Little is known about the North Korean uranium enrichment program. Suspicions about the program have intensified since U.S. analysts found traces of highly enriched uranium on two separate sets of items provided by the North Koreans in late 2007 and in 2008. My judgment remains that it is highly likely that North Korea has a uranium enrichment research effort but not at an industrial scale. The curious announcement that Pyongyang could pursue building a light water reactor on its own may allow it to reveal its uranium enrichment program now that it has the cover of doing so for civilian purposes. North Korea doesn’t likely have the materials or technology for such a program, however, making an alliance with Iran an ever-increasing possibility.
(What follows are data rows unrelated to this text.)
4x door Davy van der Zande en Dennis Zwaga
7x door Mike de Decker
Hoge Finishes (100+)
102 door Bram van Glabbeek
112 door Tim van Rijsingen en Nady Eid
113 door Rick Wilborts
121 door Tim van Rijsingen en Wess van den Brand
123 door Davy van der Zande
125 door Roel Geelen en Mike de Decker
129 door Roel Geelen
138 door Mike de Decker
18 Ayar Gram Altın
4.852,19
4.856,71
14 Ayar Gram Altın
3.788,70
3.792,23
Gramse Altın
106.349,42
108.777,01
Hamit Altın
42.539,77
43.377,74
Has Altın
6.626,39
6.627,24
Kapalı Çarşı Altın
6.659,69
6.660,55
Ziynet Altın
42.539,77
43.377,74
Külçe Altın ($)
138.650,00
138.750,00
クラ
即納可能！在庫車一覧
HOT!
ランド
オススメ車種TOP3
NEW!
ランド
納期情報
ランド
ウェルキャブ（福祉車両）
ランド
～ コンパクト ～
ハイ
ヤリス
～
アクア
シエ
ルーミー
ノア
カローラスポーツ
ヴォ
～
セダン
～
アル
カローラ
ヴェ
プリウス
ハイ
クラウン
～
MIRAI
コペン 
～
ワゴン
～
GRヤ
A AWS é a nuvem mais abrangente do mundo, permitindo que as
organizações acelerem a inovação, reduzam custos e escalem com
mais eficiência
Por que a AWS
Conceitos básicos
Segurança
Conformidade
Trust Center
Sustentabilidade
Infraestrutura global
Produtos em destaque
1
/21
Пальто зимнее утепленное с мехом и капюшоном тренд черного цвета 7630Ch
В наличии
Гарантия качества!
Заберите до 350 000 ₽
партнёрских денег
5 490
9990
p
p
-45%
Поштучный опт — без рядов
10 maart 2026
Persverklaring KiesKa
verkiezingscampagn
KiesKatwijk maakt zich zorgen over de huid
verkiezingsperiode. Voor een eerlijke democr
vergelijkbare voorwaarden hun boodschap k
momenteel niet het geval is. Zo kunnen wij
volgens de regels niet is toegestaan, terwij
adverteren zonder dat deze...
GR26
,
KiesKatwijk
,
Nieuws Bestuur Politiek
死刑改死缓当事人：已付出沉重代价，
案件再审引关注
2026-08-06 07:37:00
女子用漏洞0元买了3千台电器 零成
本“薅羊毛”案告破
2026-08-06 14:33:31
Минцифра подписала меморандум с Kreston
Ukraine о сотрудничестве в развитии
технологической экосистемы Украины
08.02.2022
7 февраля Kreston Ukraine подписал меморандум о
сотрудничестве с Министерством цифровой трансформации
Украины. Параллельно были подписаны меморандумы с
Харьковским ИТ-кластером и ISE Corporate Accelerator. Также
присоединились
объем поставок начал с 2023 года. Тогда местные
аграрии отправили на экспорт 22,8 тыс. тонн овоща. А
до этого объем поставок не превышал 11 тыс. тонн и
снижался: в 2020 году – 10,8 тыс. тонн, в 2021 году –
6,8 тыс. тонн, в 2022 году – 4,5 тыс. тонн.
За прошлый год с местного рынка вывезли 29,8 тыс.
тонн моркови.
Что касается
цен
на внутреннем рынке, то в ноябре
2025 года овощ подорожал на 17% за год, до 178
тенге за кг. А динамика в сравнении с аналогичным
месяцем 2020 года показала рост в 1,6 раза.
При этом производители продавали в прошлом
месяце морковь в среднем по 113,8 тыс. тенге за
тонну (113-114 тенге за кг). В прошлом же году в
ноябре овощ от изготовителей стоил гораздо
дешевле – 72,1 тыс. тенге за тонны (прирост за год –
The potential for North Korea to export its nuclear technologies and/or materials remains the most troubling concern regarding its nuclear program. In April 2008, the CIA provided convincing evidence that North Korea was involved in building the Syrian reactor destroyed in a September 6, 2007 Israeli air raid. The reactor was of the same design as the 5-megawatt-electric reactor at Yongbyon and appeared to have no other purpose than to produce plutonium. However, no reprocessing facility has been found in Syria, raising the question of who the intended customer was for the reactor’s plutonium. Recent reports alleging that Iran bankrolled the reactor construction raise the greatest concern–namely, a possible cooperative nuclear venture between North Korea and Iran.
In summary, North Korea is capable of carrying out its threat to restart the Yongbyon plutonium production facilities; however, it is limited to adding roughly one bomb per year to its small arsenal of nuclear weapons. The greatest threat of a restart is that it may embolden Pyongyang to test another weapon in order to improve its arsenal’s sophistication or that it would give it an additional incentive to link up with Iran in a troublesome alliance of nuclear and missile technology cooperation–an action that could further endanger Northeast Asia and the Middle East.
1There is significant confusion over the North Korean plutonium declaration. North Korean officials told me in February 2008 that they declared 30 kilograms of plutonium to American officials in November 2007. It was subsequently reported that 26 kilograms had been “weaponized.” Pyongyang apparently claimed that only 2 kilograms were used for its 2006 nuclear test and 2 kilograms were held up in the reprocessing plant. The roughly 38 kilograms subsequently reported is believed to include the 8 kilograms in the current batch of 8,000 spent fuel rods.